3. Scalable Ecological Repair With Robotics and AI

Perhaps the most transformative shift lies in active restoration.
Autonomous drones and underwater robots are now restoring mangroves, seagrasses, and coral reefs at scale, planting tens of thousands of organisms per day with small teams and affordable hardware.
“When you get to robotic scale,” Chi explains, “human intention can completely rewrite our landscapes.”
By making restoration accessible and scalable, technology becomes a direct agent of ecological healing rather than indirect mitigation.

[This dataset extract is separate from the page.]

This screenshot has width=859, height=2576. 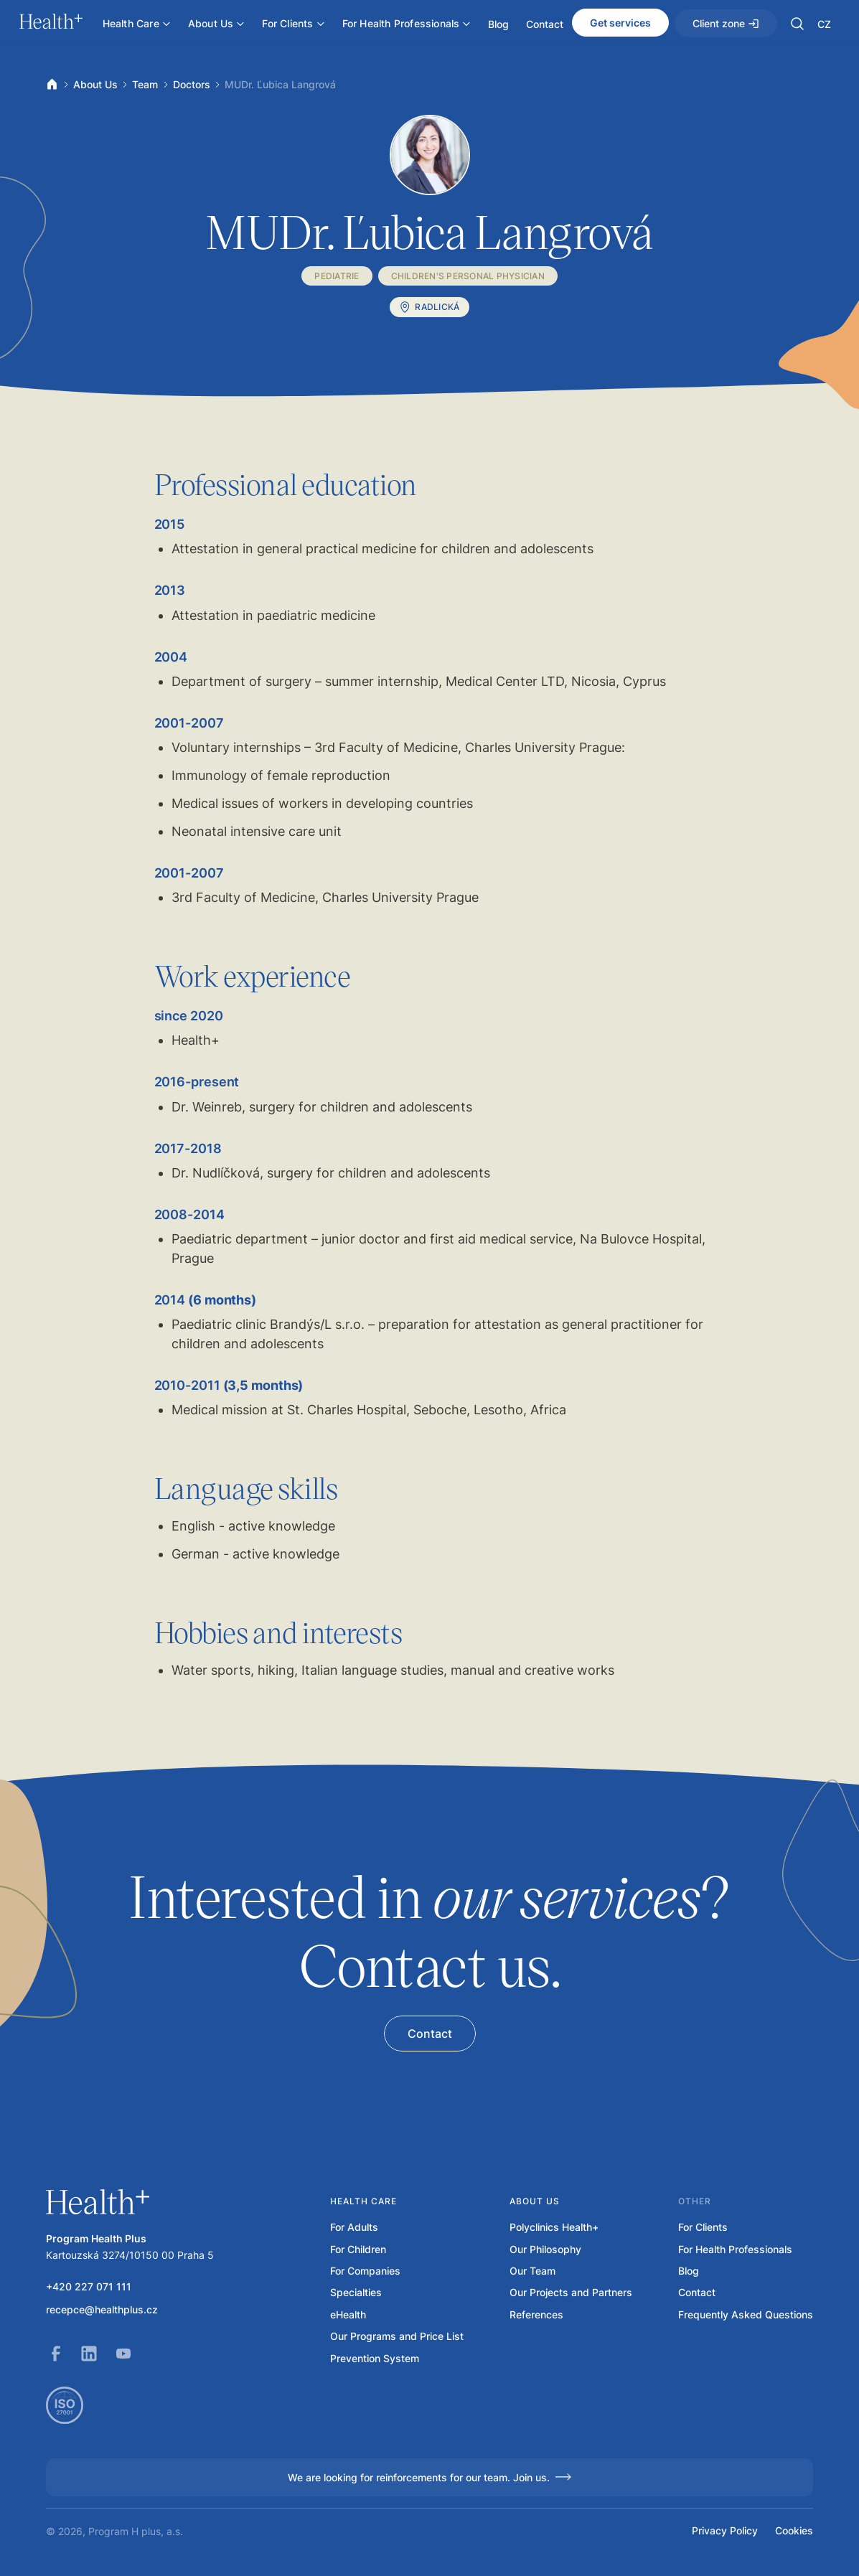 What do you see at coordinates (535, 2201) in the screenshot?
I see `About us` at bounding box center [535, 2201].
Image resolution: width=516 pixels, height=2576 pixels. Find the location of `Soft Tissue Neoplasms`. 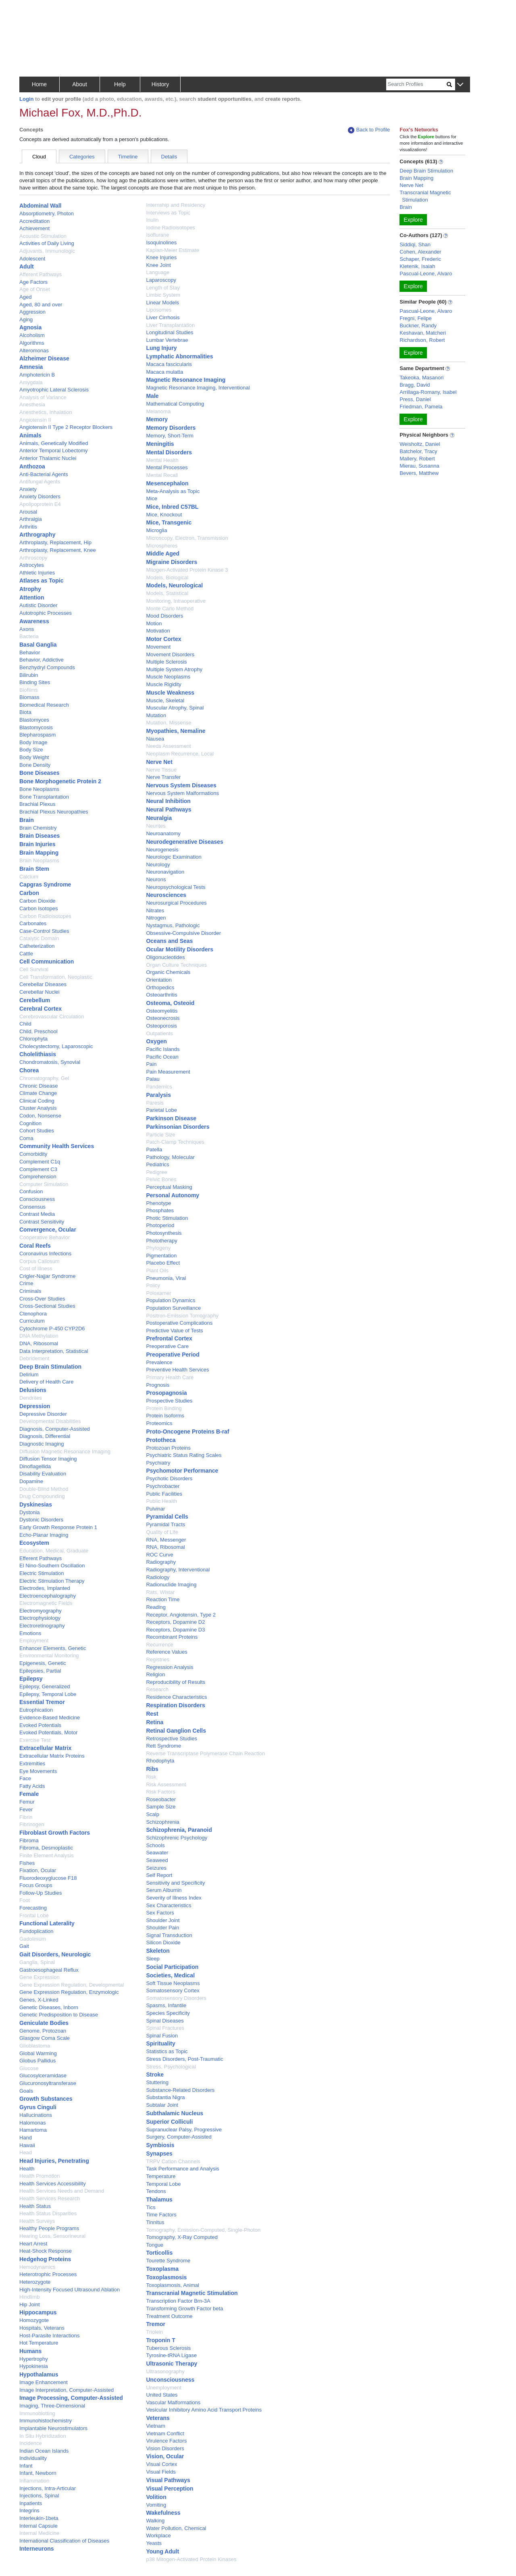 Soft Tissue Neoplasms is located at coordinates (173, 1983).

Smart Cities, Infrastructure, and Regenerative Futures

For smart cities, Tom Chi’s insights carry profound implications. Urban resilience depends not only on digital systems, but on healthy ecosystems that support water, food, energy and climate stability.
Cities that treat climate solutions as infrastructure, not speculative assets, can align capital, technology, and policy with long-term societal needs.
“Instead of economy versus ecology,” Chi concludes, “we start taking the best tools of the economy, robotics, AI and intentionally using them to support ecology.”
In doing so, we move beyond sustainability as damage control and toward regeneration as a core economic principle.